William Radice’s Teach Yourself Bengali is, essentially, the Bengali text book, though it’s not of course overwhelmed with competition.
But there’s a lessor-known predecessor to Radice’s book, and an earlier entrant in the Teach Yourself series, and it’s this Teach Yourself Bengali, by DF Hudson, that I’m working my way through at the moment in preparation for our forthcoming trip to Kolkata.
I was given a copy by my father in law, though as a native Bengali speaker I was never sure why he’d have a first edition copy of the book, from 1965 no less, though it occurs to me now, for the first time, that it was probably bought for his (English) first wife.
His first marriage is not something I’ve ever spoken to him about – for all I know, he doesn’t know I know – so the book’s provenance is hardly something we’ve discussed.

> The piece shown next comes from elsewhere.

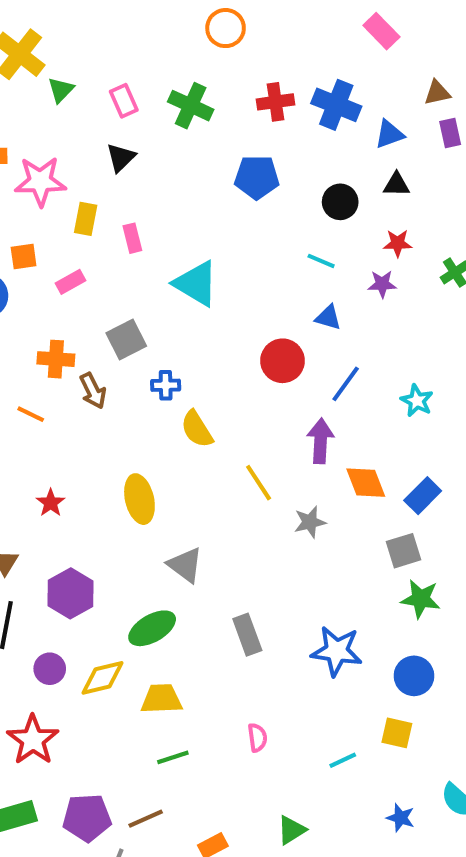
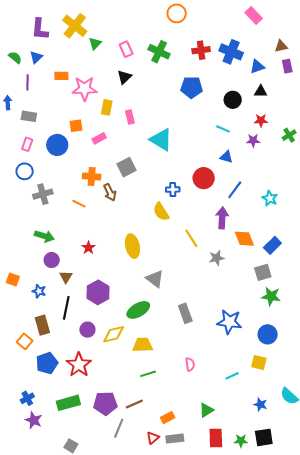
blue cross: (166, 385) -> (173, 190), moved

But, back to DF Hudson, and he (she?) follows a somewhat traditional route to learning the language, beginning with the sounds you’re meant to make for the different letters.

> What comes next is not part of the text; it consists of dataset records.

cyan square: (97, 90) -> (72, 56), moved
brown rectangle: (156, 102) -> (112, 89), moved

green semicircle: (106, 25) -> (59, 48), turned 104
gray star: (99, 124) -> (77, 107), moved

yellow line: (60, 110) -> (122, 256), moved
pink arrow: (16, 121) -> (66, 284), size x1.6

I’ve always found this an off-putting way of learning a language. It’s part of the reason I’ve yet to make a start with Rupert Snell’s Teach Yourself Hindi and also why I found Radice’s book so refreshing in the way it eases you into the language without requiring you to endlessly practice pronunciation.
From there DF Hudson goes into a series of conversation drills that, somewhat unhelpfully, show the sentences in Bengali with the English written immediately afterwards. They also introduce tenses are a breakneck speed with little by way of explanation.

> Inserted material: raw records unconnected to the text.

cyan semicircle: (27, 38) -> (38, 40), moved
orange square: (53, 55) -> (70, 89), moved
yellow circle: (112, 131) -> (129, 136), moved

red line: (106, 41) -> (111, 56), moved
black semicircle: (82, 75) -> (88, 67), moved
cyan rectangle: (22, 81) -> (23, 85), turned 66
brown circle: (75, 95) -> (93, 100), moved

Nevertheless, it’s always nice to have a break from Radice’s book – which I’ve been relying on, off and on, for over seven years – and try another resource for learning Bengali, even if it’s a lesser one.
And DF Hudson does choose to end his Teach Yourself … with an intriguing set of Bengali proverbs, which is another plus point, even if it does make me wonder how many still are (or ever were) in common usage every time I leaf through the book.